I've posted an assload of new pictures to the
gallery, and boy is my ass tired.
Those pictures:
This took forever, because we've been having a total nightmare of a time getting photos scanned in any reasonable way. When you're sitting there with 18 or 19 undeveloped rolls of film in your lap, you find yourself really not looking forward to manually loading prints into a flatbet scanner...
We had been getting photo CDs from Wolf Photo. Their prints always look great: they do a fine job with color, which is where 1-hour places generally screw up. But their photo CDs have, on the whole, sucked ass. The most common problem is that the images on the CD are mis-cropped! Like, on the print (the print that they made) the image looks fine, but on the CD, what got scanned was 2/3 of one picture, and 1/3 of the next picture, plus the black stripe between them. Apparently whatever negative scanner they use is just awful at figuring out where the pictures begin and end, though their photo printer does a fine job of it.
This seems to only happen on pictures that are really dark, or have a lot of black in them around the edges. But guess what, these are photos taken in a nightclub: that's like. All of them.
So, about a month ago, Angela bought herself a film scanner, a Kodak RFS 3600. It sounded pretty nice: it can batch-scan whole rolls of negatives, sucking them in the slot and spitting them out on USB. It can also scan individual slides.
Well, it sucks ass too.
She's got a Mac, and to use this thing she had to downgrade to OS9, since it doesn't work with OSX. Well, she tried to run it under OSX in the OS9 emulator dingus, and it scorched her computer bad: like, kernel panics at boot, time to reinstall. So she downgraded to OS9. There are apparently only two pieces of software in the world that can talk to this thing (it's not just the predictable TWAIN pain): the package that came with it, which is awful, and Silverfast, which is also awful. In fact, both are completely incomprehensible garbage. Even figuring out how to set the scan resolution took days. This was not helped by the Silverfast manual, which is written in Deutchlish (3rd grade English written by a German.)

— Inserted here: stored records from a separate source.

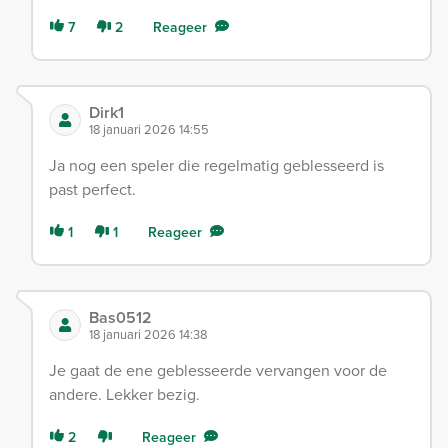
7
2
Reageer
Dirk1
18 januari 2026 14:55
Ja nog een speler die regelmatig geblesseerd is
past perfect.
1
1
Reageer
Bas0512
18 januari 2026 14:38
Je gaat de ene geblesseerde vervangen voor de
andere. Lekker bezig.
2
Reageer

Sometimes it would stretch the scanned images (repeating a scanline, as if the slide had moved.) This sounds like a hardware problem, except that it only happened with one of the software packages and not the other! Sometimes it would decide to only scan the first picture on the strip, and pretend the rest of the strip didn't exist. Sometimes it would decide to scan everything as if through a blue filter. Sometimes it would roll through the whole strip, sounding like it was scanning, but not writing any files.
Then on top of that, sometimes it would dig a long scratch along the negatives as they passed through. Joy.
So after Angela finally gave up on trying to get the scanner to work, we took the negatives back in and had photo CDs made. They were asstacular, as usual, plus this time the black levels were too high on lots of images. Plus, due to their repeated trips through the scanner, the negatives were kind of dirty by now (plus the aforementioned scratching) so there was lots of manual de-speckling to be done on the scans. It so would have been faster to have just scanned the prints by hand (not to mention about $100 cheaper...)
Things are a lot easier when just using a digital camera from the start, but to get a digital camera of comparable quality to a film camera costs more than $3000. I've got a Nikon CoolPix 990, and it's pretty good as digital cameras go, but it's just not fast enough. The biggest problem is that it takes forever to get a focus lock in low light (sometimes you press the button, and it decides to actually take the picture a full three seconds later.) Plus the delay after you've shot when it transfers the image to the card. It's also not high enough resolution for print work, which we occasionally need.
Don't we live in the future yet? What's taking so long?